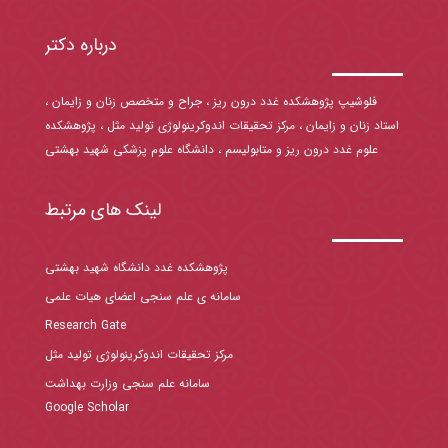
درباره دکتر
فلوشیپ پژوهشکده غدد درون ریز ، جراح و متخصص زنان و زایمان ،
استاد زنان و زایمان ، مرکز تحقیقات اندوکرینولوژی تولید مثل ، پژوهشکده
علوم غدد درون ریز و متابولیسم ، دانشگاه علوم پزشکی شهید بهشتی
لینک های مرتبط
پژوهشکده غدد دانشگاه شهید بهشتی
سامانه ی علم سنجی اعضای هیات علمی
Research Gate
مرکز تحقیقات اندوکرینولوژی تولید مثل
سامانه علم سنجی وزارت بهداشت
Google Scholar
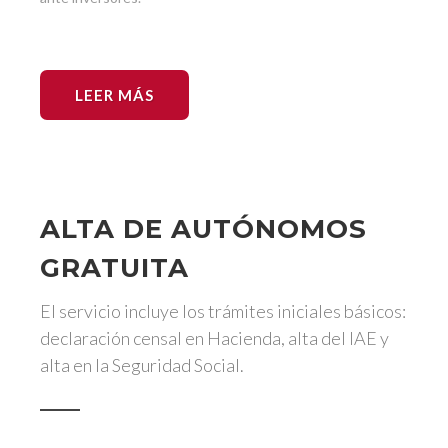
LEER MÁS
ALTA DE AUTÓNOMOS
GRATUITA
El servicio incluye los trámites iniciales básicos:
declaración censal en Hacienda, alta del IAE y
alta en la Seguridad Social.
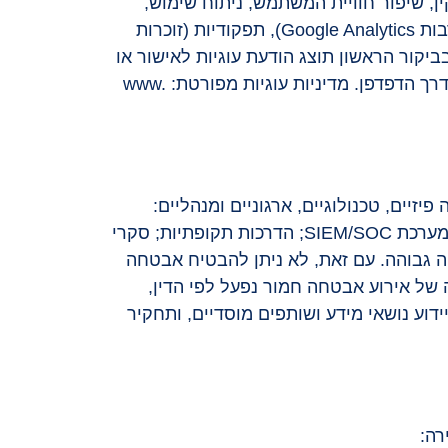
Cooki), פיקסלים ומשואות רשת (Web Beacons) לתפעול תקין, שיפור חוויית המשתמש, ניתוח שימוש,
אבטחה ושיווק. סוגי העוגיות: חיוניות (נדרשות לתפעול ולא ניתן לבטלן), ביצוע ואנליטיקה (לרבות Google Analytics), תפקודיות (זוכרות
ות אך ורק לאחר הסכמתך. בביקור הראשון תוצג הודעת עוגיות לאישור או
סירוב של העוגיות הלא-חיוניות, וניתן לשנות העדפות בכל עת דרך הקישור בתחתית האתר או דרך הדפדפן. מדיניות עוגיות מפורטת: www.
בטחת מידע) התשע"ז-2017 ונוקטת אמצעי הגנה פיזיים, טכנולוגיים, ארגוניים ומנהליים:
הצפנה במנוחה ובמעבר; בקרת גישה מבוססת תפקיד ועקרון "הצורך לדעת"; ניטור באמצעות מערכת SIEM/SOC; הדרכות תקופתיות; סקרי
ה גבוהה. עם זאת, לא ניתן להבטיח אבטחה
של אירוע אבטחה חמור נפעל לפי הדין,
דוע נושאי מידע ושותפים מוסדיים, ותחקיר
רה:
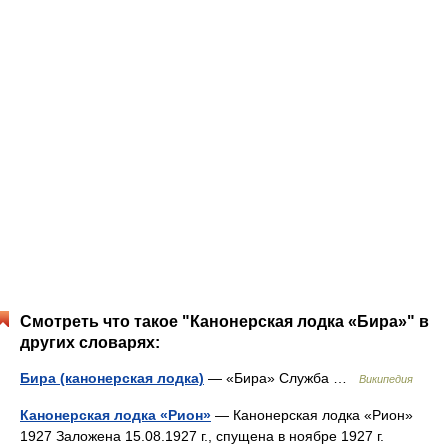
Смотреть что такое "Канонерская лодка «Бира»" в
других словарях:
Бира (канонерская лодка)
— «Бира» Служба …
Википедия
Канонерская лодка «Рион»
— Канонерская лодка «Рион»
1927 Заложена 15.08.1927 г., спущена в ноябре 1927 г.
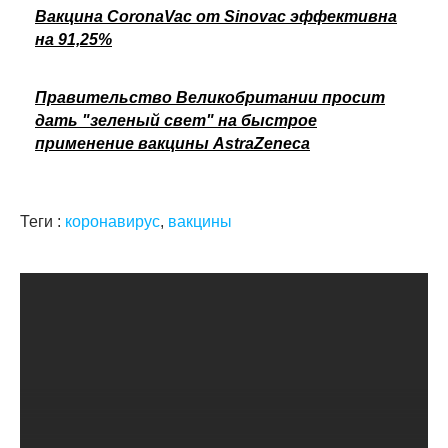
Вакцина CoronaVac от Sinovac эффективна
на 91,25%
Правительство Великобритании просит
дать "зеленый свет" на быстрое
применение вакцины AstraZeneca
Теги :
коронавирус
,
вакцины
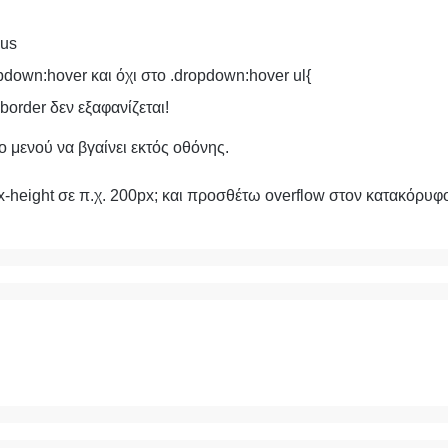
ous
down:hover και όχι στο .dropdown:hover ul{
border δεν εξαφανίζεται!
ο μενού να βγαίνει εκτός οθόνης.
-height σε π.χ. 200px; και προσθέτω overflow στον κατακόρυφ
________________
WORK REQUIRED: Give the entries again without a single change, but with no pictures.

EXERCISE SOLUTION:
درباره دکتر
فلوشیپ پژوهشکده غدد درون ریز ، جراح و متخصص زنان و زایمان ،
استاد زنان و زایمان ، مرکز تحقیقات اندوکرینولوژی تولید مثل ، پژوهشکده
علوم غدد درون ریز و متابولیسم ، دانشگاه علوم پزشکی شهید بهشتی
لینک های مرتبط
پژوهشکده غدد دانشگاه شهید بهشتی
سامانه ی علم سنجی اعضای هیات علمی
Research Gate
مرکز تحقیقات اندوکرینولوژی تولید مثل
سامانه علم سنجی وزارت بهداشت
Google Scholar
LEER MÁS
ALTA DE AUTÓNOMOS
GRATUITA
El servicio incluye los trámites iniciales básicos:
declaración censal en Hacienda, alta del IAE y
alta en la Seguridad Social.
Cooki), פיקסלים ומשואות רשת (Web Beacons) לתפעול תקין, שיפור חוויית המשתמש, ניתוח שימוש,
אבטחה ושיווק. סוגי העוגיות: חיוניות (נדרשות לתפעול ולא ניתן לבטלן), ביצוע ואנליטיקה (לרבות Google Analytics), תפקודיות (זוכרות
ות אך ורק לאחר הסכמתך. בביקור הראשון תוצג הודעת עוגיות לאישור או
סירוב של העוגיות הלא-חיוניות, וניתן לשנות העדפות בכל עת דרך הקישור בתחתית האתר או דרך הדפדפן. מדיניות עוגיות מפורטת: www.
בטחת מידע) התשע"ז-2017 ונוקטת אמצעי הגנה פיזיים, טכנולוגיים, ארגוניים ומנהליים:
הצפנה במנוחה ובמעבר; בקרת גישה מבוססת תפקיד ועקרון "הצורך לדעת"; ניטור באמצעות מערכת SIEM/SOC; הדרכות תקופתיות; סקרי
ה גבוהה. עם זאת, לא ניתן להבטיח אבטחה
של אירוע אבטחה חמור נפעל לפי הדין,
דוע נושאי מידע ושותפים מוסדיים, ותחקיר
רה:
Смотреть что такое "Канонерская лодка «Бира»" в
других словарях:
Бира (канонерская лодка)
— «Бира» Служба …
Википедия
Канонерская лодка «Рион»
— Канонерская лодка «Рион»
1927 Заложена 15.08.1927 г., спущена в ноябре 1927 г.
Вакцина CoronaVac от Sinovac эффективна
на 91,25%
Правительство Великобритании просит
дать "зеленый свет" на быстрое
применение вакцины AstraZeneca
Теги :
коронавирус
,
вакцины
ous
down:hover και όχι στο .dropdown:hover ul{
border δεν εξαφανίζεται!
ο μενού να βγαίνει εκτός οθόνης.
-height σε π.χ. 200px; και προσθέτω overflow στον κατακόρυφ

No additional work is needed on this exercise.